The new longbow
| BOSTON
Transparency is the new military buzzword. If one side sees where the other side is all the time, or the inverse, blinds the other sides' command and communications structure, computer-guided munitions can wreak havoc.
NATO's air assault against Serbia laid bare the vulnerability of any nation unable to fight a networked war. The Internet is the mother of all networks. It may well prove the mother of all battlefields as well.
Look to history. The English longbow plied by yeomen ended the military power and social reign of knights. "Shining" armor fell to a taut string, a cured piece of wood, and a tipped arrow. The military dynamic of the Middle Ages - knight, squire, and armorer - ceased.

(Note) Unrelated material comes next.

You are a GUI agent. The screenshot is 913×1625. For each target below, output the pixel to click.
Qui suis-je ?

Air power launched from carriers (knights of the sea) in World War II determined who ruled the waves. Today, low-flying missiles like the Exocet are the naval equivalent of the longbow for developing nations facing nuclear-powered aircraft carriers.
Rogue nations can run espionage/terrorist rings with a few individuals using laptop computers, (the hacker's longbow) bringing down entire networks. A networked war turns the Internet's ability to connect anyone to everyone, anywhere, on its head.

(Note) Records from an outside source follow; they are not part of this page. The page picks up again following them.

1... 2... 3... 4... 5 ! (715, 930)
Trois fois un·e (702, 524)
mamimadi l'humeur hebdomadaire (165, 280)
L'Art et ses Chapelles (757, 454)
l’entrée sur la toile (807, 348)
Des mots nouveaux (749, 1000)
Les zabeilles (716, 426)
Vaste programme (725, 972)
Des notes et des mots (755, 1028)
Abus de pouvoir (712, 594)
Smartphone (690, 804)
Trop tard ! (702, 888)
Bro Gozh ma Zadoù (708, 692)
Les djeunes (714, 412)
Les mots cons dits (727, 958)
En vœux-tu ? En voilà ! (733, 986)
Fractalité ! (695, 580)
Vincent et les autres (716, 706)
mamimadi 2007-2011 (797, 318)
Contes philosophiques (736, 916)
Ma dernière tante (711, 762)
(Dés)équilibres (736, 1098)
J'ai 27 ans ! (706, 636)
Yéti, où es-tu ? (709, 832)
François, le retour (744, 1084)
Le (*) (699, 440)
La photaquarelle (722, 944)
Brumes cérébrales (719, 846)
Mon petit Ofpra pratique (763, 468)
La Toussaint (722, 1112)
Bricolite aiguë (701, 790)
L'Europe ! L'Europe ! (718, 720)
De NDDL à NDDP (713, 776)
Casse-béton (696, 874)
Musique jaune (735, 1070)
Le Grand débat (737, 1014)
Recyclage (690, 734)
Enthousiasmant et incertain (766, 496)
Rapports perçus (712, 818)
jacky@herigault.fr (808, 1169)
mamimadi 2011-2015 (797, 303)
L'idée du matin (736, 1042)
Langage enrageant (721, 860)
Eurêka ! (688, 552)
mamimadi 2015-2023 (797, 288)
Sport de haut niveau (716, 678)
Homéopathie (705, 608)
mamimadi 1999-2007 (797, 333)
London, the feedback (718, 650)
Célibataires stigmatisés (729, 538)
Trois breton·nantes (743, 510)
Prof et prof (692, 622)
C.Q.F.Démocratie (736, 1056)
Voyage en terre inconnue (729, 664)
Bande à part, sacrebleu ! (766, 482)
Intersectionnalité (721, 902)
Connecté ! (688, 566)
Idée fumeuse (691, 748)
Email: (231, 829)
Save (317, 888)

Tom Regan (see article right) looks at how information technology in the private sector shapes the new face of information warfare for Western democracies.
Rather than the blunt Armageddon of nuclear bombs, cyber-weapons linked to a network give defense planners precision tactics undreamed of before the World Wide Web just five years ago.
It is time we realized this is not the stuff of movies, but the stuff of national security advisers, the FBI, the Pentagon, and the military service academies.